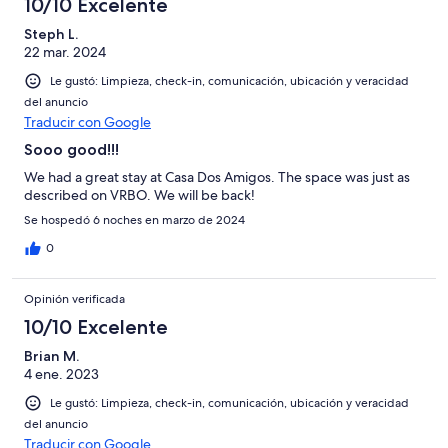
10/10 Excelente
Steph L.
22 mar. 2024
Le gustó: Limpieza, check-in, comunicación, ubicación y veracidad
del anuncio
Traducir con Google
Sooo good!!!
We had a great stay at Casa Dos Amigos. The space was just as
described on VRBO. We will be back!
Se hospedó 6 noches en marzo de 2024
0
Opinión verificada
10/10 Excelente
Brian M.
4 ene. 2023
Le gustó: Limpieza, check-in, comunicación, ubicación y veracidad
del anuncio
Traducir con Google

▶ [AIM OF THE EXERCISE] Whatever pictures the entries contain, omit them, and write the rest out exactly.

▶ [YOUR SOLUTION]
10/10 Excelente
Steph L.
22 mar. 2024
Le gustó: Limpieza, check-in, comunicación, ubicación y veracidad
del anuncio
Traducir con Google
Sooo good!!!
We had a great stay at Casa Dos Amigos. The space was just as
described on VRBO. We will be back!
Se hospedó 6 noches en marzo de 2024
0
Opinión verificada
10/10 Excelente
Brian M.
4 ene. 2023
Le gustó: Limpieza, check-in, comunicación, ubicación y veracidad
del anuncio
Traducir con Google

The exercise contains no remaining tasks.